R–he was almost sure it began with R. Robert . . . Richard . . . He saw her there, opposite him, looking down at the tablecloth, he could hear her low tones . . . No, he had it now, it definitely began with M! He blinked his eyes open, clapped his hands in triumph. M! That was it!
With a curious compound of elation and misery he stored away the initial like a weapon he might need to produce at some crucial moment. The full name would come to him in a day or two, he was certain of that. It gave him a sense of power, almost of comfort, to know he would have it lying there ready for use.
He switched off the oven, snatched up a thick cloth and took out the dish of mince pies. The tray was so large and heavy that it took him all his time to carry it upstairs but he battled on without pausing for breath.
‘Here we are!’ he cried gaily as he kicked open the bedroom door. ‘A regular dormitory feast!’

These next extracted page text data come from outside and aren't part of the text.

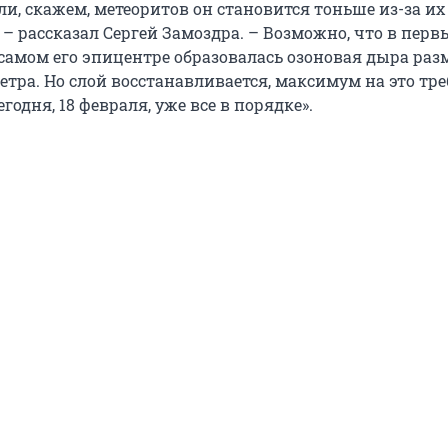
ли, скажем, метеоритов он становится тоньше из-за их
 – рассказал Сергей Замоздра. – Возможно, что в перв
 самом его эпицентре образовалась озоновая дыра ра
етра. Но слой восстанавливается, максимум на это тр
егодня, 18 февраля, уже все в порядке».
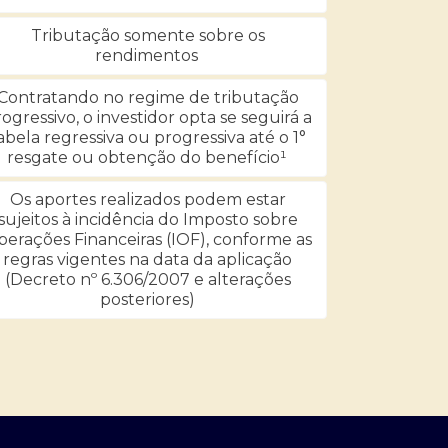
Tributação somente sobre os
rendimentos
Contratando no regime de tributação
ogressivo, o investidor opta se seguirá a
abela regressiva ou progressiva até o 1°
resgate ou obtenção do benefício¹
Os aportes realizados podem estar
sujeitos à incidência do Imposto sobre
erações Financeiras (IOF), conforme as
regras vigentes na data da aplicação
(Decreto nº 6.306/2007 e alterações
posteriores)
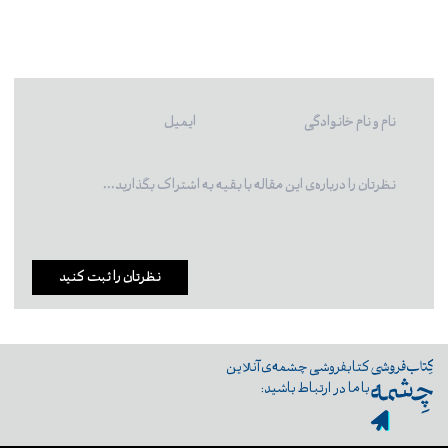
نظرتان را ثبت کنید
کتابفروشی چشمه‌ی آنلاین
با ما در ارتباط باشید:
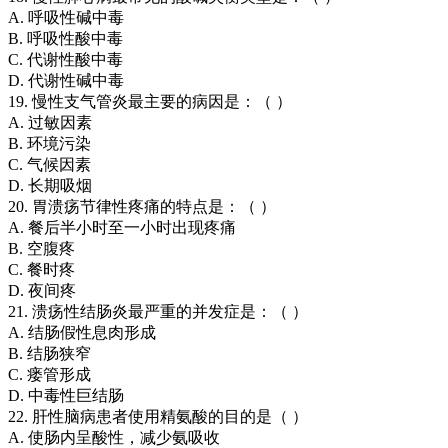
A. 呼吸性碱中毒
B. 呼吸性酸中毒
C. 代谢性酸中毒
D. 代谢性碱中毒
19. 慢性支气管炎最主要的病因是：（ ）
A. 过敏因素
B. 环境污染
C. 气候因素
D. 长期吸烟
20. 胃溃疡节律性疼痛的特点是：（ ）
A. 餐后半小时至一小时出现疼痛
B. 空腹疼
C. 餐时疼
D. 夜间疼
21. 溃疡性结肠炎最严重的并发症是：（ ）
A. 结肠假性息肉形成
B. 结肠狭窄
C. 瘘管形成
D. 中毒性巨结肠
22. 肝性脑病患者使用精氨酸的目的是（ ）
A. 使肠内呈酸性，减少氨吸收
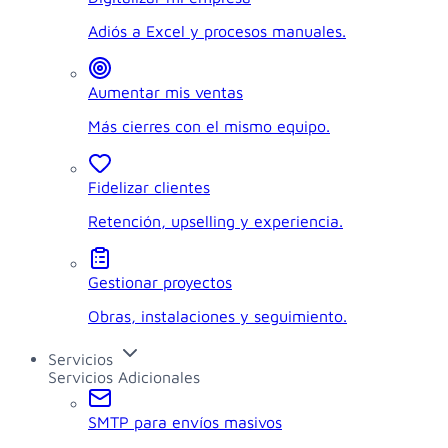
Adiós a Excel y procesos manuales.
Aumentar mis ventas
Más cierres con el mismo equipo.
Fidelizar clientes
Retención, upselling y experiencia.
Gestionar proyectos
Obras, instalaciones y seguimiento.
Servicios
Servicios Adicionales
SMTP para envíos masivos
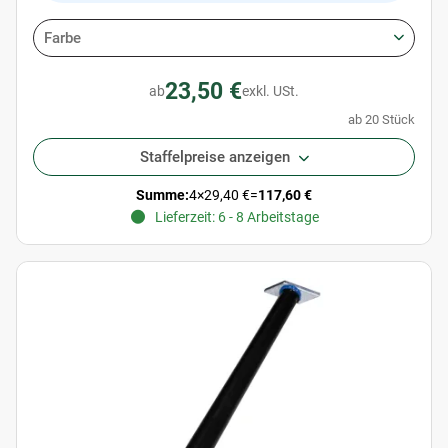
Farbe
23,50 €
ab
exkl. USt.
ab 20 Stück
Staffelpreise anzeigen
Summe:
4
×
29,40 €
=
117,60 €
Lieferzeit: 6 - 8 Arbeitstage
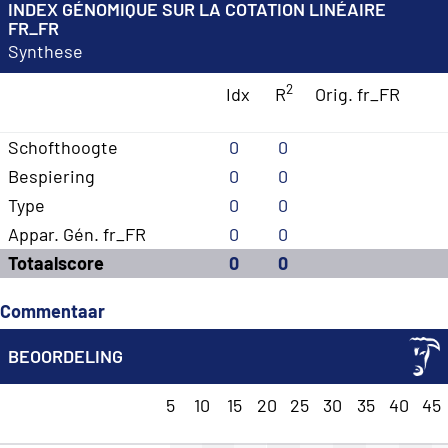
INDEX GÉNOMIQUE SUR LA COTATION LINÉAIRE
FR_FR
Synthese
2
Idx
R
Orig. fr_FR
Schofthoogte
0
0
Bespiering
0
0
Type
0
0
Appar. Gén. fr_FR
0
0
Totaalscore
0
0
Commentaar
BEOORDELING
5
10
15
20
25
30
35
40
45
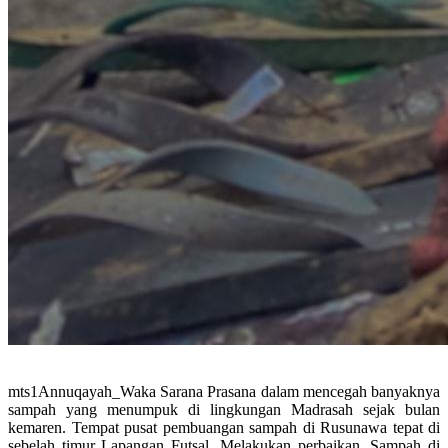
mts1Annuqayah_Waka Sarana Prasana dalam mencegah banyaknya
sampah yang menumpuk di lingkungan Madrasah sejak bulan
kemaren. Tempat pusat pembuangan sampah di Rusunawa tepat di
sebelah timur Lapangan Futsal, Melakukan perbaikan. Sampah di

‘Mm, it looks good!’ Zena laughed back at him. ‘A sandwich to start with, I think.’ Fellow-conspirators, locked together for a brief delusive time in the sunny-surfaced world of their never-quite-forgotten childhood.
Neil handed the plate of sandwiches, set a cup of coffee richly laced with cream within easy reach of her, stooped and put a hand round her shoulders, dropped a kiss on her hair.
‘Happy New Year, Zena!’ He gave her plump shoulders an affectionate squeeze.